Agamben assumes this mastery is part of a relation to the world that is nihilistic. In making that assumption, he draws on the nineteenth- and twentieth-century tradition of examining nihilism in Western culture. He does not produce the scholarship to show this tradition is reasonable, nor the textual evidence to show Western metaphysics is as he says it is. But that is because doing so would be beyond what he can do in one book, and it would reinvent the wheel. Rather, his story fits within the background assumptions of the critique of metaphysics and nihilism. If you have reason to reject that critique, The Open will be questionable to you.
Nihilism is a cultural condition, often thought of as a historical period, wherein people lose meaning in their lives. The idea behind Agamben's book is that mastery of animals has contributed to our culture's loss of meaning. Seeing that, we have reason to undo our cultural complicity in mastery of animals. Agamben helps us do so through interpretive work that shows how mastery of animals affects our concepts and imaginary sense of ourselves. He then explores a sense of ourselves, animals, or our universe that does not involve mastery of animals. The question is: How can we relate to animals in a way full of meaning?
For the Heideggerian tradition to which Agamben belongs, we are most true when we respond to meaning. Our worlds close down when we try to master them, and they open up when we cultivate meaning. At the base of meaningful life is an uncontrollable freedom where we, contingent beings that we are, must receive life, rather than pretend to consume it. We cannot master people, or the contingency of living beings--that is, cannot and have them become meaningful for us in a way that has a future, rather than an eventual dead-end of a non-relation. Even "mastering" the piano requires grace.
Heidegger gave European culture a gift in the 1920s when he wrote Being and Time. That he subsequently became a Nazi is part of the tragedy of nihilism he analyzed. Being and Time wants people to experience the meaning in being and tries to show that meaning is what makes us humane, i.e., is what is proper to human life. According to Heidegger's analysis, things lose meaning when they become tools. We use them, but do not respond to them as what they are. While we need to use tools, Heidegger's larger worry is with a culture where technology--the Greek root of which means "tool"--has become our central way of relating to the world and each other, even to ourselves. In such a world, we use things, but do not respond to them as what they are. So too with animals, who are not things, of course, but fellow living beings.
Agamben's book is interesting, because it artfully explores a non-technological relation to animals. This relation is subtle, too, because Agamben, citing Walter Benjamin, thinks we can have reason to use animals at times. But he wants to envision a way we might do that without losing their meaning. Although he does not mention this, the practice of thanking an animal you've slain for the gift of its life might be an example of the kind of non-technological use-relation he has in mind. What is it to open up our lives to animals?
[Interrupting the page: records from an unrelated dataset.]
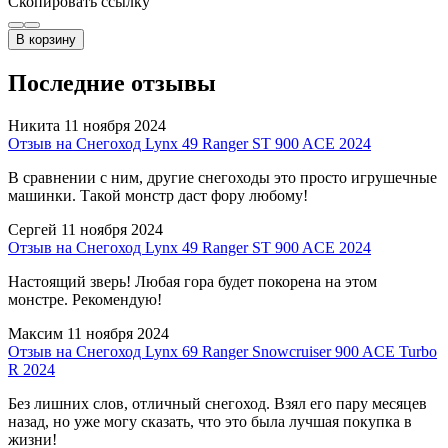
Скопировать ссылку
В корзину
Последние отзывы
Никита
11 ноября 2024
Отзыв на Снегоход Lynx 49 Ranger ST 900 ACE 2024
В сравнении с ним, другие снегоходы это просто игрушечные
машинки. Такой монстр даст фору любому!
Сергей
11 ноября 2024
Отзыв на Снегоход Lynx 49 Ranger ST 900 ACE 2024
Настоящий зверь! Любая гора будет покорена на этом
монстре. Рекомендую!
Максим
11 ноября 2024
Отзыв на Снегоход Lynx 69 Ranger Snowcruiser 900 ACE Turbo
R 2024
Без лишних слов, отличный снегоход. Взял его пару месяцев
назад, но уже могу сказать, что это была лучшая покупка в
жизни!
I believe Raimond Gaita's book The Philosopher's Dog is a wondering and beautiful answer to this question. Gaita teaches at Kings College London and the Australian Catholic University. He is an increasingly well-known Wittgensteinian, whose anecdotal biography of his father won him the prestigious Victorian Premier's Literary Award for Non-fiction. He has also written recently on the notion of common humanity, including the difficulty of conceptualizing the evil of genocide. Gaita weaves storytelling into his philosophical work, and has the surprising advantage of being able to move between technical philosophy and everyday prose with ease.
The Philosopher's Dog is part storytelling, part philosophical reflection on friendship with animals. The philosophy is best understood as an accessible exploration of a single, truly deep and underappreciated article by Cora Diamond. Gaita dedicates his book to Diamond and quotes from "Eating Meat and Eating People" in the epigraph. One reason I love Gaita's book so much is that it shows how an obscure article can have an afterlife that is relevant to people. But there are more reasons to love the book, as Nobel Prize winner J. M. Coetzee himself notes on the book's jacket. Simply stated, the book explores the meaning of our lives when they are open to animals.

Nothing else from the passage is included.